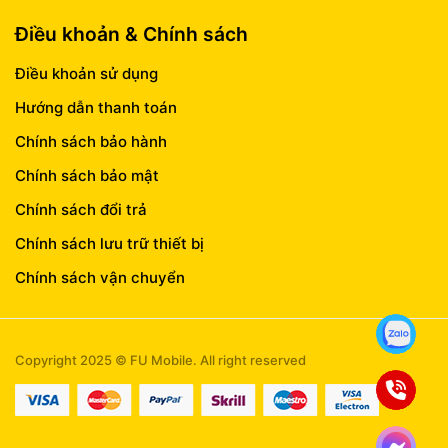
Điều khoản & Chính sách
Điều khoản sử dụng
Hướng dẫn thanh toán
Chính sách bảo hành
Chính sách bảo mật
Chính sách đổi trả
Chính sách lưu trữ thiết bị
Chính sách vận chuyển
Copyright 2025 © FU Mobile. All right reserved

**REQUIREMENT**
The material above is to be transcribed exactly, with all pictures omitted.

**EXERCISE RESPONSE**
Điều khoản & Chính sách
Điều khoản sử dụng
Hướng dẫn thanh toán
Chính sách bảo hành
Chính sách bảo mật
Chính sách đổi trả
Chính sách lưu trữ thiết bị
Chính sách vận chuyển
Copyright 2025 © FU Mobile. All right reserved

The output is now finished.